World Hunger Map
Researchers are mashing together various inputs to better model and understand crop production.
The Crop Assimilation Model (CAM) and Soil-Water-Air-Plant (SWAP) in GRASS GIS serve as crop productivity monitoring tools by simulating soil, water and crop processes.
The Length of Growing Period (LGP) is when crops meet the full evapotranspiration demands of precipitation and soil moisture holding capacity. Each crop type has specific moisture requirements making LGP difficult to calculate.
The Erosion-Productivity Impact Calculator (EPIC) models crop yields and irrigation requirements to climate change. While the Agricultural Non-Point Source (AGNPS) Model predicts the effects of agriculture on water quality.
…And the Versatile Soil Moisture Budget (VSMB) simulates soil moisture conditions of cropland areas taking into account evapotranspiration, rainfall, runoff and other factors.

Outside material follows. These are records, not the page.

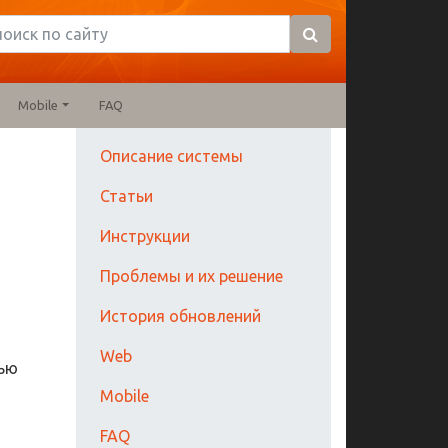
Mobile
FAQ
Описание системы
Статьи
Инструкции
Проблемы и их решение
История обновлений
Web
лью
Mobile
FAQ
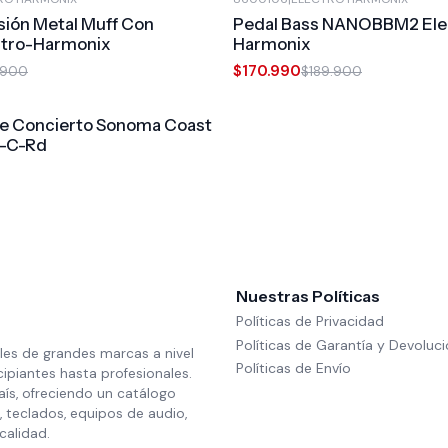
-10%
OFF
sión Metal Muff Con
Pedal Bass NANOBBM2 Ele
ctro-Harmonix
Harmonix
$170.990
.900
$189.900
le Concierto Sonoma Coast
c-C-Rd
Nuestras Políticas
Políticas de Privacidad
Políticas de Garantía y Devoluc
les de grandes marcas a nivel
Políticas de Envío
cipiantes hasta profesionales.
aís, ofreciendo un catálogo
 teclados, equipos de audio,
calidad.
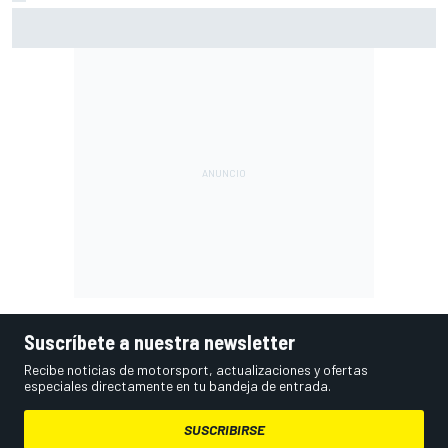
Vowles defiende el proyecto de Williams pese a sus pobres
resultados en 2026
Suscríbete a nuestra newsletter
Recibe noticias de motorsport, actualizaciones y ofertas
especiales directamente en tu bandeja de entrada.
SUSCRIBIRSE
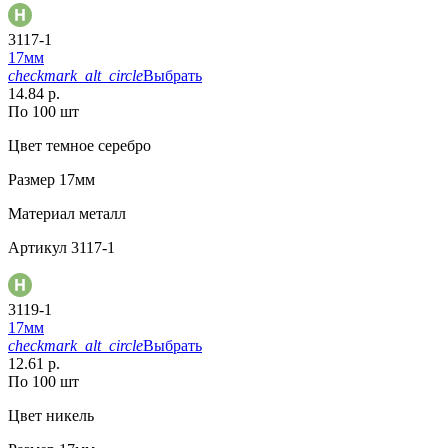
3117-1
17мм
checkmark_alt_circle
Выбрать
14.84 р.
По 100 шт
Цвет
темное серебро
Размер
17мм
Материал
металл
Артикул
3117-1
3119-1
17мм
checkmark_alt_circle
Выбрать
12.61 р.
По 100 шт
Цвет
никель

Geographic Information Systems assists decision-support. IDRISI’s Reducing Emissions from Deforestation and forest Degradation (REDD) determines the opportunity cost of potential agricultural revenue versus deforestation.
Aspect and microclimate can locate potential areas that can be harvested like the south-facing slopes of the Swiss Alps. The south-facing slopes shelter from cold and dry winds which is critical to successful crop growth.
Meeting Future Food Demand
How can we fulfill the needs of a growing and increasingly affluent population?
Agriculture technology is helping diagnose food security like in this Feeding the World Story Map.
Can we learn from historical data? Landsat satellite data provides a unique view of historical agricultural land. When you plot historical trends of land use over time, is there enough arable land to serve a growing population?
Maps serve the purpose of raising awareness about global hunger and places that are in need like the FAO Hunger Map and World Food Programme Food Security Analysis.
Satellite, mobile-collected and GIS data storage are safeguarding food-insecure populations by establishing underlying causes
Conclusion – Agriculture Technology
Precision farming, satellites, drones, webmaps and sophisticated models – this list represents some of the agriculture technology being used on farmland today.
The modern-day farmer needs to understand a lot more than just what to seed – soils, weeds, nutrients, weather, insects, disease, machinery and climate .
These emerging trends provide the location intelligence farmers need to get the job done faster and with more knowledge.
What are some of the other growing trends for agriculture technology?